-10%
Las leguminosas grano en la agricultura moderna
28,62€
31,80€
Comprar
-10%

* * *

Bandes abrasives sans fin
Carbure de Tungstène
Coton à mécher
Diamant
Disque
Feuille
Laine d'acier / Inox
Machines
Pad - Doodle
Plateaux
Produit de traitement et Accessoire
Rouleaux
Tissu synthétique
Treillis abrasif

...

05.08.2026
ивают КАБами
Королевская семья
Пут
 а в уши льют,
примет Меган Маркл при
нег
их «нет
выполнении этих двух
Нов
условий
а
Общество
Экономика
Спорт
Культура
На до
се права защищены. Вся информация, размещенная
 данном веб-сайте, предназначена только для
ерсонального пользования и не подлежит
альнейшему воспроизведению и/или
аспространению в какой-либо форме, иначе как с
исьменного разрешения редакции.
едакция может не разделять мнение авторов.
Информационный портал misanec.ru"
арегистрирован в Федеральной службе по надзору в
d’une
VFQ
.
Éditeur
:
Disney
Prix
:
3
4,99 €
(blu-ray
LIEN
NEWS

**WHAT YOU WILL DO:** Copy verbatim, from the listing above, each line from the one containing "выполнении этих двух" down to the one containing "едакция может не разделять мнение авторов.", inclusive.

**EXERCISE SOLUTION:**
выполнении этих двух
Нов
условий
а
Общество
Экономика
Спорт
Культура
На до
се права защищены. Вся информация, размещенная
 данном веб-сайте, предназначена только для
ерсонального пользования и не подлежит
альнейшему воспроизведению и/или
аспространению в какой-либо форме, иначе как с
исьменного разрешения редакции.
едакция может не разделять мнение авторов.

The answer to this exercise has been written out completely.